What Democratic politicians would reverse Trump’s tariffs
now that they know they can bulldoze Congress in service of the pyrrhic dream
of restoring union manufacturing jobs? Which members of the junior varsity
Democratic Socialist team are going to undo Trump’s use of government funds to
buy hefty stakes in private companies? Trump, at the same time deriding
“communists” in America, has pushed the idea of public ownership of AI
companies. Someone get Bernie Sanders a towel.

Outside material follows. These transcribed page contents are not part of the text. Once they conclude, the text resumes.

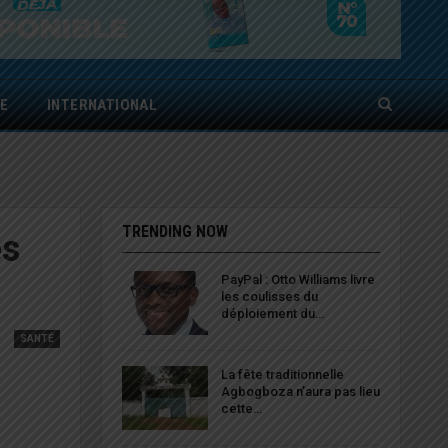
E
INTERNATIONAL
TRENDING NOW
es
PayPal : Otto Williams livre
les coulisses du
déploiement du…
SANTÉ
La fête traditionnelle
Agbogboza n’aura pas lieu
cette…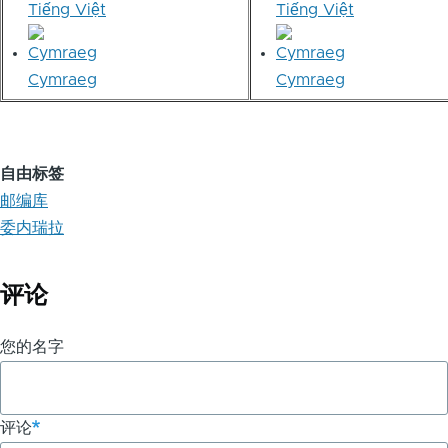
Tiếng Việt
Tiếng Việt
Cymraeg
Cymraeg
自由标签
邮编库
委内瑞拉
评论
您的名字
评论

Of course, Democrats taking election tips from a
conservative columnist is like an AA meeting taking sobriety tips from Kash
Patel. What Democrats actually need is the one thing they seem least interested
in providing: someone with genuine seriousness. Someone with a military or
intelligence background, perhaps, who understands that strength isn’t
performance and that discipline is more than an aesthetic. It would seem
someone like Senator Mark Kelly of Arizona or Senator Elissa Slotkin of
Michigan would fall into this category — men and women who have actually held
the line somewhere, who have made decisions when the cost was more than a news cycle or a primary challenge. (Sure,
both Platner and Buttigieg have brief military experience, but Kelly has a chest full of medals to his credit.)
That candidate would run as the real opposite of Trump.
Not just a different shade of executive overreach, not another politician
convinced that the presidency is a tool for redistribution and social
engineering, but someone offering voters actual restraint, actual respect for
constitutional limits, and actual humility about what government can
accomplish.
Trump didn’t win despite his unseriousness; in some
meaningful sense, he won partly because of it. He broke the rules, didn’t read
the briefing books, trusted his gut instead of his advisers — and a significant
portion of the electorate found that refreshing compared to conventional
politicians who read from scripts.
If Democrats nominate someone equally unserious but
reading from a different script — someone like Buttigieg cosplaying competence
while harboring the same impulse to aggrandize executive power, or Kamala
Harris morphing into whatever version of herself she thinks will win — they’re
offering voters an echo, not a choice.